Submitted to: Meeting Abstract
Publication Type: Abstract Only
Publication Acceptance Date: 10/29/2007
Publication Date: 10/29/2007
Citation: Paustian, M., Kapur, V., Sreevatsan, S., Bannantine, J.P. 2007. Draft Genome Sequence of an Ovine Mycobacterium avium subspecies paratuberculosis Isolate [abstract]. Abstract No. 104C-05. p. 61.

Interpretive Summary: This work was performed to sequence the complete genome of an isolate of Mycobacterium avium subspecies paratuberculosis, the bacteria that causes Johne’s Disease, that was obtained from a sheep. Previous studies have shown that there are differences between the bacteria recovered from infected cattle and sheep. The findings will be of use to other scientists who can compare the genome sequence with other available sequences.
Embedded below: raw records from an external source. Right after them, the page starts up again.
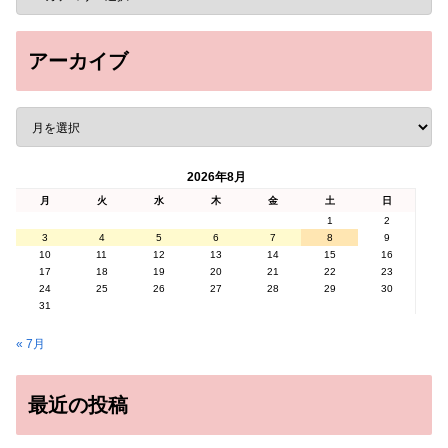
アーカイブ
2026年8月
月
火
水
木
金
土
日
1
2
3
4
5
6
7
8
9
10
11
12
13
14
15
16
17
18
19
20
21
22
23
24
25
26
27
28
29
30
31
« 7月
最近の投稿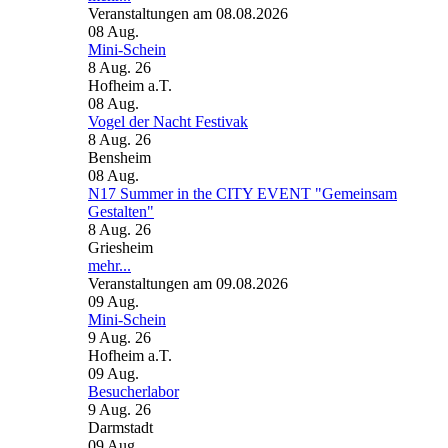
Veranstaltungen am 08.08.2026
08
Aug.
Mini-Schein
8 Aug. 26
Hofheim a.T.
08
Aug.
Vogel der Nacht Festivak
8 Aug. 26
Bensheim
08
Aug.
N17 Summer in the CITY EVENT "Gemeinsam
Gestalten"
8 Aug. 26
Griesheim
mehr...
Veranstaltungen am 09.08.2026
09
Aug.
Mini-Schein
9 Aug. 26
Hofheim a.T.
09
Aug.
Besucherlabor
9 Aug. 26
Darmstadt
09
Aug.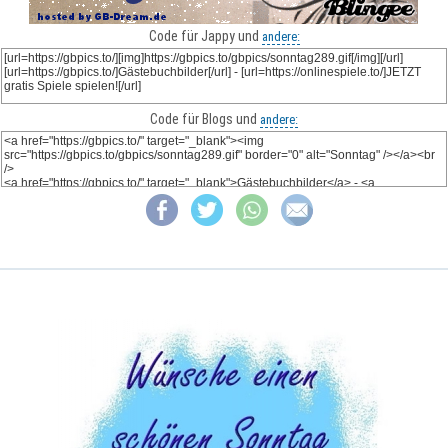
Code für Jappy und
andere:
Code für Blogs und
andere: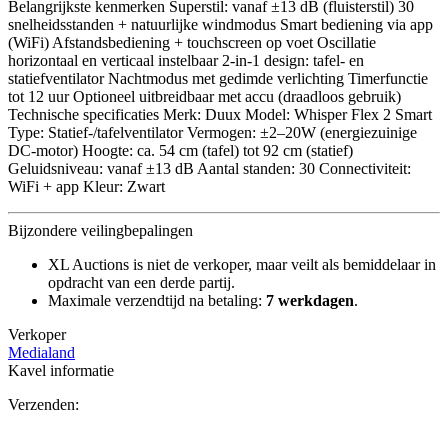
Belangrijkste kenmerken Superstil: vanaf ±13 dB (fluisterstil) 30
snelheidsstanden + natuurlijke windmodus Smart bediening via app
(WiFi) Afstandsbediening + touchscreen op voet Oscillatie
horizontaal en verticaal instelbaar 2-in-1 design: tafel- en
statiefventilator Nachtmodus met gedimde verlichting Timerfunctie
tot 12 uur Optioneel uitbreidbaar met accu (draadloos gebruik)
Technische specificaties Merk: Duux Model: Whisper Flex 2 Smart
Type: Statief-/tafelventilator Vermogen: ±2–20W (energiezuinige
DC-motor) Hoogte: ca. 54 cm (tafel) tot 92 cm (statief)
Geluidsniveau: vanaf ±13 dB Aantal standen: 30 Connectiviteit:
WiFi + app Kleur: Zwart
Bijzondere veilingbepalingen
XL Auctions is niet de verkoper, maar veilt als bemiddelaar in
opdracht van een derde partij.
Maximale verzendtijd na betaling:
7 werkdagen
.
Verkoper
Medialand
Kavel informatie
Verzenden: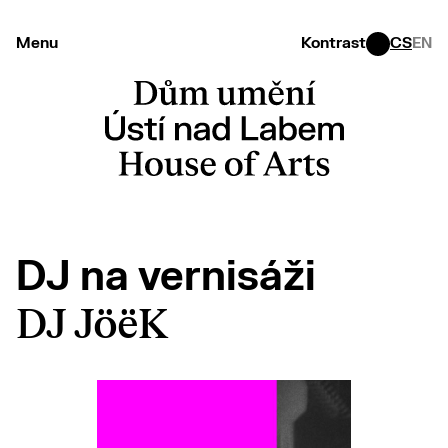
Menu
Kontrast
CS
EN
DJ na vernisáži
DJ JöëK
Technical Abstract: An isolate of Mycobacterium avium subspecies paratuberculosis (M. paratuberculosis) was cultured from the distal ileum of a sheep that had been diagnosed with Johne’s Disease. Comparative genomic hybridization and short sequence repeat typing were used to characterize this isolate as typical of North American Johne’s Disease sheep isolates. Genomic DNA was isolated and used as a template for sequencing on the Roche Genome Sequencer 20 System. Pyrosequencing resulted in nearly 18-fold coverage of the genome and the resulting sequence fragments assembled into 550 contigs. Directed PCR followed by Sanger sequencing was subsequently used to close gaps in the assembly, resulting in fewer than 100 contigs. Analysis of the sequence identified several regions encoding genes that lack homology to other sequenced mycobacteria as well as regions with no homology to all publicly available sequences. Several regions contained homologues to sequences from Nocardia, Burkholderia, and Frankia isolates and encoded a variety of metabolic enzymes and transport proteins. Previously reported large sequence polymorphisms were identified in the genome sequence as well as a glycopeptidiolipid biosynthesis gene cluster. The draft and finished sheep isolate sequences will be made available to the research community. It is expected that the completed genome sequence will impart novel insights into the unique biology of M. paratuberculosis sheep isolates as well as provide a basis for further comparative genomic studies.